Hate is a family disease –

July 15, 2020 – After being taken to a field and told to “run,” he instead proceeded to kneel on the ground with his hands up. That didn’t stop a police officer from beating him to the ground with his baton to “teach him a lesson,” but it did mean that my father lived through an experience that so many Black boys and men don’t. Over the past several weeks, we’ve witnessed a national dialogue about racism against Black people in America unlike I’ve ever seen. That, coupled with hearing my Dad share his own experiences, has triggered many memories of violence I experienced at the hands of racist people and institutions in my own life. 
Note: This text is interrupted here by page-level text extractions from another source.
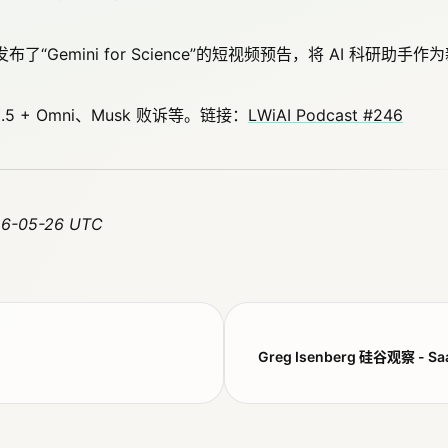
d 发布了“Gemini for Science”的短视频预告，将 AI 科研助手作
3.5 + Omni、Musk 败诉等。链接：
LWiAI Podcast #246
26-05-26 UTC
Greg Isenberg 硅谷观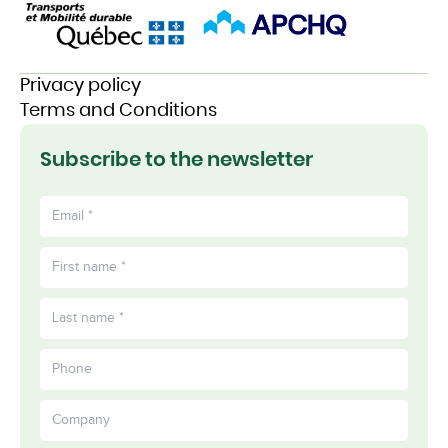
Privacy policy
Terms and Conditions
Subscribe to the newsletter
As the cofounder and co-CEO of a mental health company, Shine, I am reckoning with how those experiences have shaped my relationship with my own mental wellbeing. I keep reliving my first vivid experience of racism: I was in my front yard when a tall kid from my elementary school, a boy four years older, used my face as a punching bag and repeatedly spat the N-word at me. I was in the first grade. I distinctly remember the sweat that dripping off of his face while he beat me. I cycled through three different elementary schools in Warren, Pennsylvania, where I grew up, because white children and teachers couldn’t keep their hands off me. 

One teacher had a bad habit of grabbing me aggressively and verbally degrading me in front of other kids. When my mom reported her to the school’s principal, the principal proceeded to tell us that I “should probably find another school,” because she didn’t think I “belonged there, anyway.”  By the time I reached middle school, the racism I experienced went from episodes of physical assault to everyday vicarious racism.